Countless times while on a website I have seen ads displayed for hundreds of different things. It wasn’t until I saw a cystic fibrosis ad that I took a second look. I had never seen this before because CF isn’t all that common and most people don’t know what it is. But there was something else that caught my eye and that’s what it said. There was a picture of a young boy and girl and it said, “Both were born with cystic fibrosis. Jena lost her battle at age 13. Eric is still fighting. DONATE NOW!” I was so disgusted with what I had just seen. It’s so degrading and disrespectful to those who live with the disease. How dare they tell a sympathy story to raise money. Displaying a child’s death is offensive and gives the wrong message. I have also seen ads showing the life expectancy as well. It is said that by showing the life span, people may feel more sympathetic and donate money to help the cause, therefore benefitting the Cystic Fibrosis Foundation. Yes, it’s great that the CF foundation is raising money and exposing awareness to many people but they are doing it in the wrong way. The ads should show an inspiring story about a child who is living a healthy life because of donations to CFF. What’s sad is that I think these ads will actually push a lot of people away.
Over the years, the life expectancy has gone up substantially from where it was decades ago and a big reason for that is because of research and new medication.
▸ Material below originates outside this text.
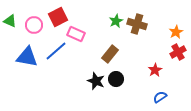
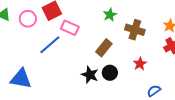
brown cross: (137, 24) -> (135, 30), moved
blue triangle: (27, 57) -> (21, 79), moved
red star: (155, 70) -> (140, 64), moved

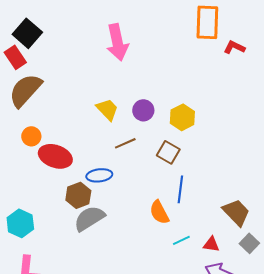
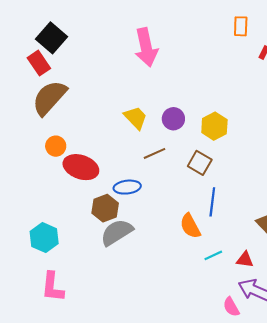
orange rectangle: (207, 22) -> (241, 26), size x0.6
It’s important to know how far research has come. Doctors and scientists especially need to know this information. It’s a great thing knowing that we have come this far in the medical world and by comparing the life spans it has shown great promise for the future. This is the only benefit I myself have seen. This achievement might be the only thing that would give a child hope from reading the life expectancy. I hope that by the time they really grow up, that age will have increased even more and there will be nothing to fear. I look forward to the day when CF patients die of old age and not from their disease. This way, there will be no reason to ever show a life expectancy again.